=== Material for this task ===

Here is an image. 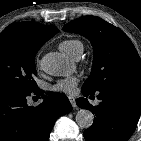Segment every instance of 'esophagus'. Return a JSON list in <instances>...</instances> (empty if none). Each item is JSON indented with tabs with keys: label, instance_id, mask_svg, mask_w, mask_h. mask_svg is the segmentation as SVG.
<instances>
[{
	"label": "esophagus",
	"instance_id": "esophagus-1",
	"mask_svg": "<svg viewBox=\"0 0 141 141\" xmlns=\"http://www.w3.org/2000/svg\"><path fill=\"white\" fill-rule=\"evenodd\" d=\"M69 101H70L72 107H73V108H76L77 105H76L75 98H74V97H69Z\"/></svg>",
	"mask_w": 141,
	"mask_h": 141
}]
</instances>
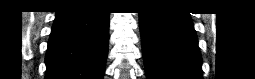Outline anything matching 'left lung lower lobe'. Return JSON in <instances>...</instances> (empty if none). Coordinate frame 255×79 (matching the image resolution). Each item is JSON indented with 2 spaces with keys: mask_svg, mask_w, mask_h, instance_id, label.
I'll list each match as a JSON object with an SVG mask.
<instances>
[{
  "mask_svg": "<svg viewBox=\"0 0 255 79\" xmlns=\"http://www.w3.org/2000/svg\"><path fill=\"white\" fill-rule=\"evenodd\" d=\"M147 79H202V59L190 16L169 9L140 13Z\"/></svg>",
  "mask_w": 255,
  "mask_h": 79,
  "instance_id": "left-lung-lower-lobe-1",
  "label": "left lung lower lobe"
}]
</instances>
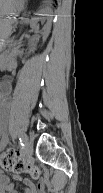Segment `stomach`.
Segmentation results:
<instances>
[{
	"instance_id": "stomach-1",
	"label": "stomach",
	"mask_w": 103,
	"mask_h": 193,
	"mask_svg": "<svg viewBox=\"0 0 103 193\" xmlns=\"http://www.w3.org/2000/svg\"><path fill=\"white\" fill-rule=\"evenodd\" d=\"M23 4L24 0H5L3 6L1 7V14L3 16H10L16 14L23 9ZM8 30L9 28L7 27H4L3 29L5 34H7Z\"/></svg>"
}]
</instances>
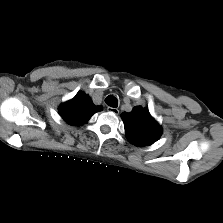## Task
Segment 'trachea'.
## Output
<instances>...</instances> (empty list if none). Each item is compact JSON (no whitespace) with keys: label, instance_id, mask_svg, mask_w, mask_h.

===

* **Exercise requirements**: Set down the lines above exactly as written. Begin at the line containing "Segment 'trachea'." and stop after the last line.

* **Answer for the task**:
Segment 'trachea'.
## Output
<instances>...</instances> (empty list if none). Each item is compact JSON (no whitespace) with keys: label, instance_id, mask_svg, mask_w, mask_h.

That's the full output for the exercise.